À partir d’échantillons de selles, les chercheurs ont alors réussi à identifier « une signature spécifique de la sensibilité au CMC ». Cette  dernière permet ainsi de prédire facilement si un microbiote donné y est sensible ou résistant.

Les chercheurs envisagent désormais de valider leurs résultats sur une cohorte plus large, notamment chez des patients atteints de maladies inflammatoires comme la maladie de Crohn. En parallèle, ils cherchent à comprendre les mécanismes moléculaires expliquant cette sensibilité.

Vers une alimentation personnalisée

« Ces découvertes pourraient être utilisées dans un futur proche afin de déterminer la sensibilité ou la résistance d’une personne à des agents émulsifiants, et ceci afin de proposer à chacun un programme nutritionnel adapté », explique Benoit Chassaing.
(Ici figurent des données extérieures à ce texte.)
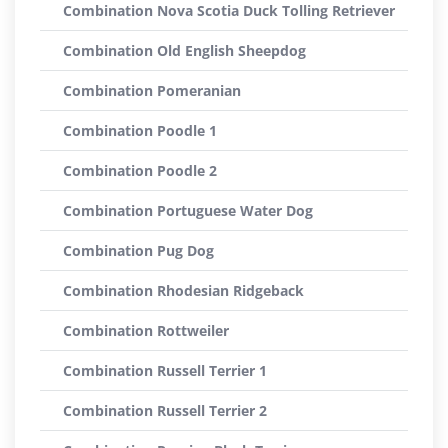
Combination Nova Scotia Duck Tolling Retriever
Combination Old English Sheepdog
Combination Pomeranian
Combination Poodle 1
Combination Poodle 2
Combination Portuguese Water Dog
Combination Pug Dog
Combination Rhodesian Ridgeback
Combination Rottweiler
Combination Russell Terrier 1
Combination Russell Terrier 2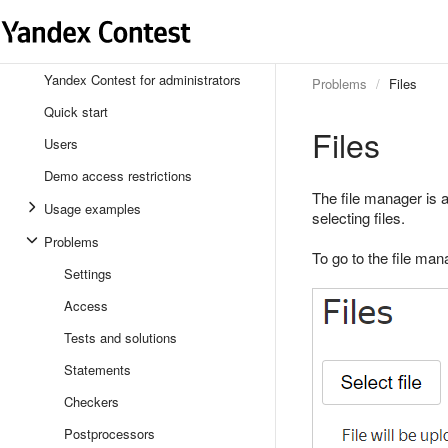
Yandex Contest for administrators
Problems
Files
Quick start
Files
Users
Demo access restrictions
The file manager is 
Usage examples
selecting files.
Problems
To go to the file man
Settings
Access
Tests and solutions
Statements
Checkers
Postprocessors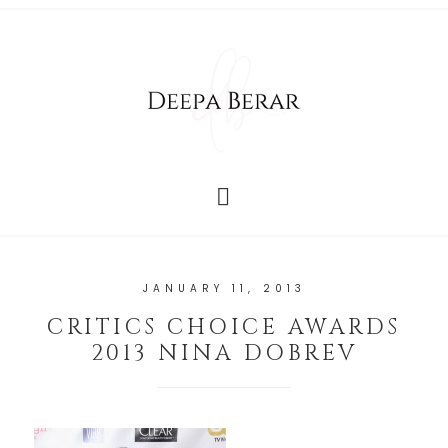
JANUARY 11, 2013
CRITICS CHOICE AWARDS
2013 NINA DOBREV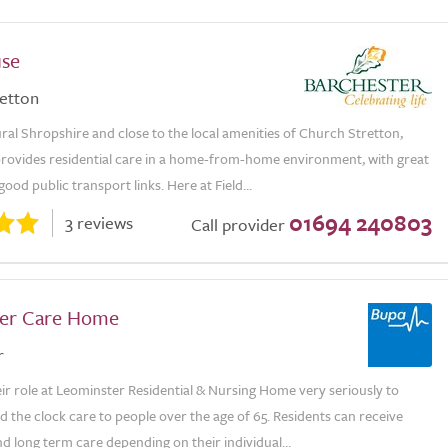
use
etton
ural Shropshire and close to the local amenities of Church Stretton,
provides residential care in a home-from-home environment, with great
ood public transport links. Here at Field...
01694 240803
3 reviews
Call provider
er Care Home
r
eir role at Leominster Residential & Nursing Home very seriously to
 the clock care to people over the age of 65. Residents can receive
d long term care depending on their individual...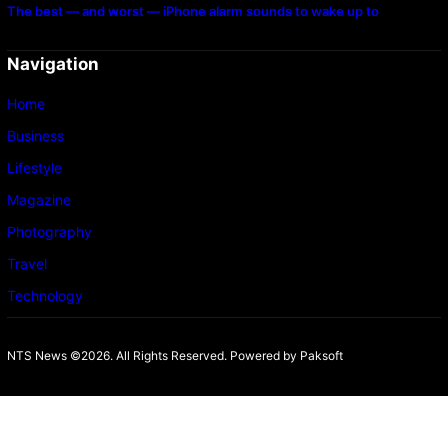
The best — and worst — iPhone alarm sounds to wake up to
Navigation
Home
Business
Lifestyle
Magazine
Photography
Travel
Technology
NTS News ©2026. All Rights Reserved. Powered b
y Paksoft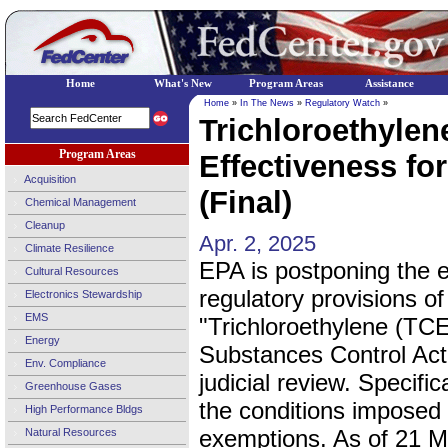
Home
What's New
Program Areas
Assistance
Home
»
In The News
»
Regulatory Watch
»
Trichloroethyle
Program Areas
Effectiveness fo
Acquisition
(Final)
Chemical Management
Cleanup
Apr. 2, 2025
Climate Resilience
EPA is postponing the e
Cultural Resources
regulatory provisions of 
Electronics Stewardship
EMS
"Trichloroethylene (TCE
Energy
Substances Control Act
Env. Compliance
judicial review. Specifi
Greenhouse Gases
the conditions imposed
High Performance Bldgs
exemptions. As of 21 M
Natural Resources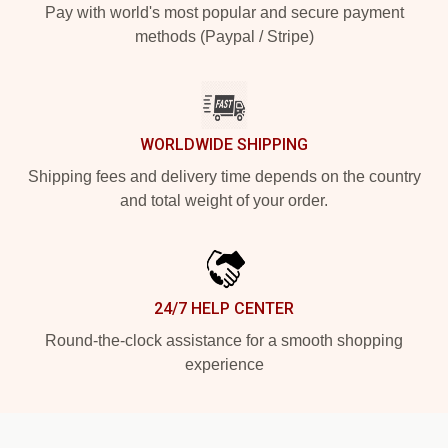
Pay with world's most popular and secure payment
methods (Paypal / Stripe)
WORLDWIDE SHIPPING
Shipping fees and delivery time depends on the country
and total weight of your order.
24/7 HELP CENTER
Round-the-clock assistance for a smooth shopping
experience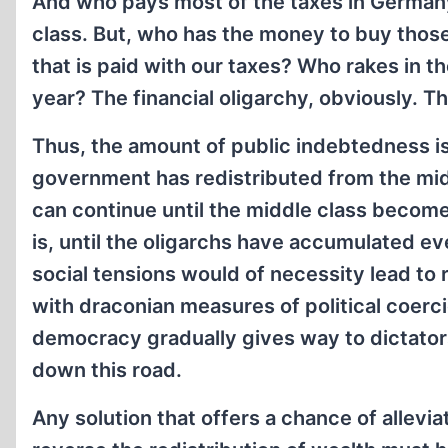
And who pays most of the taxes in German
class. But, who has the money to buy tho
that is paid with our taxes? Who rakes in t
year? The financial oligarchy, obviously. 
Thus, the amount of public indebtedness is
government has redistributed from the midd
can continue until the middle class become
is, until the oligarchs have accumulated ev
social tensions would of necessity lead to r
with draconian measures of political coer
democracy gradually gives way to dictato
down this road.
Any solution that offers a chance of allev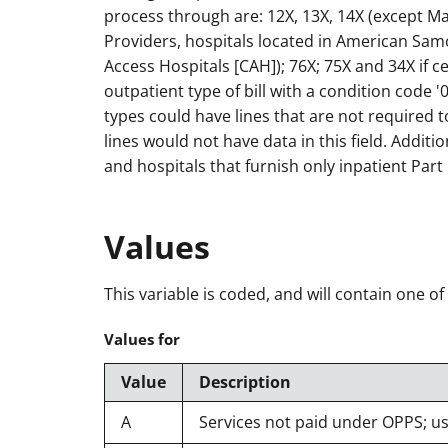
process through are: 12X, 13X, 14X (except Ma
Providers, hospitals located in American Sam
Access Hospitals [CAH]); 76X; 75X and 34X if c
outpatient type of bill with a condition code 
types could have lines that are not required 
lines would not have data in this field. Additio
and hospitals that furnish only inpatient Part 
Values
This variable is coded, and will contain one of
Values for
Value
Description
A
Services not paid under OPPS; u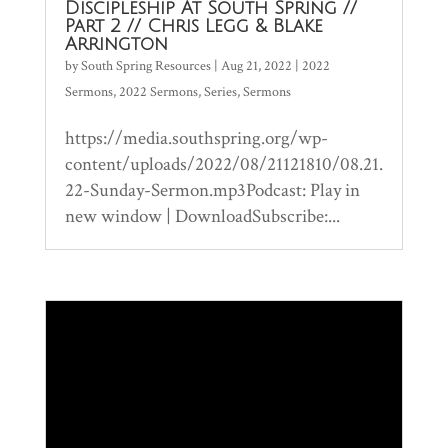
Discipleship At South Spring //
Part 2 // Chris Legg & Blake
Arrington
by
South Spring Resources
|
Aug 21, 2022
|
2022
Sermons
,
2022 Sermons
,
Series
,
Sermons
https://media.southspring.org/wp-
content/uploads/2022/08/21121810/08.21.
22-Sunday-Sermon.mp3Podcast: Play in
new window | DownloadSubscribe:...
Elles pourraient également aider à prévenir les troubles intestinaux chez les individus en bonne santé. Elles permettraient aussi de limiter l’impact des maladies intestinales chez les personnes déjà malades.

Ces recherches vont, à terme, transformer notre approche de la nutrition et de la santé intestinale, en nous aidant à mieux comprendre les risques liés aux additifs alimentaires. Elles permettront de promouvoir une alimentation plus ciblée et bénéfique pour chacun.